The research projects developed by Giorguli's group show that migrations are more disruptive - making young people drop out of school - when they take place during the early stages of education. After the age of 16, the effects are lower because "the migrations may be related to the search for better conditions of study." However, the professor has pointed out that the reverse path is also quite common: "When, for some reason, a young person leaves school, migration seems like a solution to get on with their life."

The group has also concluded that despite the difficulties encountered in adapting to the new environment, young people born in the United States are the ones who remain the most in Mexican schools. Non-migrants and Mexican (internal) migrants tend to stop attending school considerably earlier. "One of the justifications is that the parents of these children born in the USA also have a higher level of schooling," explained Giorguli.

José Renato de Campos Araújo
José Renato Araújo: "When I arrived in Mexico, I was surprised to realize that the 'problem' was not on the northern border, but on the southern one"

The Central American issue

Of all the groups that make up the Mexican urban society, the one that undergoes the most serious social fragility is that of Central American migrants. According to Professor Giorguli, Mexico is a transitional shelter for most of these families, who have the United States as their final destination.

Research from COLMEX's Center for Demographic, Urban and Environmental Studies have concluded that while 95 percent of Mexican children aged 8 to 12 are absorbed into the educational system, only 65 percent of the Central American ones of the same age are incorporated. As for young people aged 16 to 18, only 13% of students from Central American countries attend schools in Mexico. For the natives, the index is 65%. "This shows that these families and these young people do not have the same resilience as migrants from the United States," said Giorguli.

The difficulties faced by Central American people who migrate to Mexico are not limited to the educational field. Professor Giorguli has reported that these people, because they are from a population in transit, rarely have access to all kinds of social assistance. One of the guest speakers, José Renato de Campos Araújo, a professor at USP's School of Arts, Sciences and Humanities (EACH), has spent a period as a researcher in Mexico and reiterated Giorguli's speech: "When I arrived in Mexico, I realized that the 'problem' was not on the northern border, but on the southern one, where Central Americans were trying to reach the United States."

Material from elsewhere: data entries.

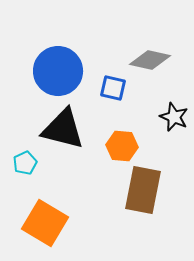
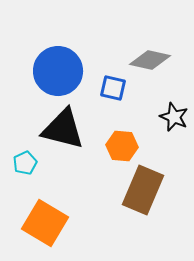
brown rectangle: rotated 12 degrees clockwise
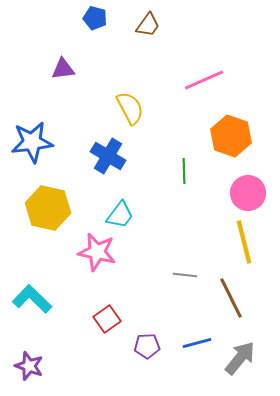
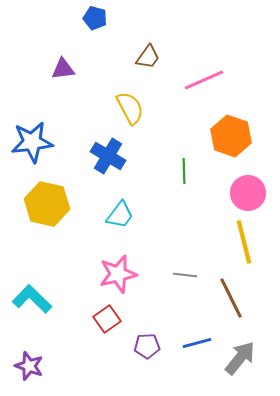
brown trapezoid: moved 32 px down
yellow hexagon: moved 1 px left, 4 px up
pink star: moved 21 px right, 22 px down; rotated 27 degrees counterclockwise
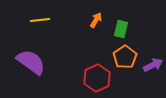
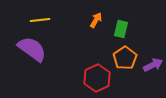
orange pentagon: moved 1 px down
purple semicircle: moved 1 px right, 13 px up
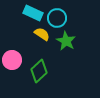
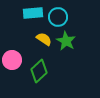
cyan rectangle: rotated 30 degrees counterclockwise
cyan circle: moved 1 px right, 1 px up
yellow semicircle: moved 2 px right, 5 px down
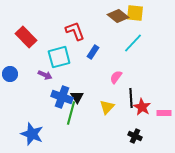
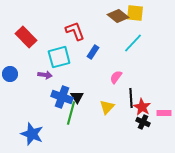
purple arrow: rotated 16 degrees counterclockwise
black cross: moved 8 px right, 14 px up
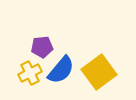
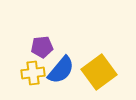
yellow cross: moved 3 px right; rotated 20 degrees clockwise
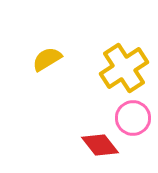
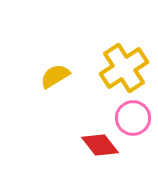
yellow semicircle: moved 8 px right, 17 px down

Rosana Aparecida Baeninger

Rosana Baeninger: "As the countries of the North close their borders, the nationalities in the southern schools get more diverse"

Education and inequality

Rosana Aparecida Baeninger, a professor at the Department of Demography of the State University of Campinas (UNICAMP,) who has also taken part in the debate, questioned Giorguli about how the Mexican educational system is preparing to deal with inequalities of origin, culture and students.

The president of COLMEX believes that the differences of opportunity begin in the origin of the children, since Mexicans born in the countryside will never have an education comparable to the young people born in the cities. This segregation has increased with the implementation of basic distance education in the country: "Income differences between a child who studies in a regular school and a child who studies at a distance are enormous."

In this context, if the damages caused to the young Mexicans are great, those caused to the migrants are even greater. "Imagine how the education of a young Central American migrant in a rural community is, being a user of distance education. There are many inequalities that accumulate on this individual," explained Giorguli.

Another challenge faced by many of the migrants, especially the inmates, is the language. As inconsistent as it may seem, language barriers are harder to bridge for children born in indigenous communities who migrate to large cities than to American migrants. Giorguli has reported that many Mexican teachers still complain about the learning pace of the indigenous youth. "What they do not understand is that Spanish is not the first language of these children," she said. "This shows that what is lacking in Mexico is schools with more inclusive policies."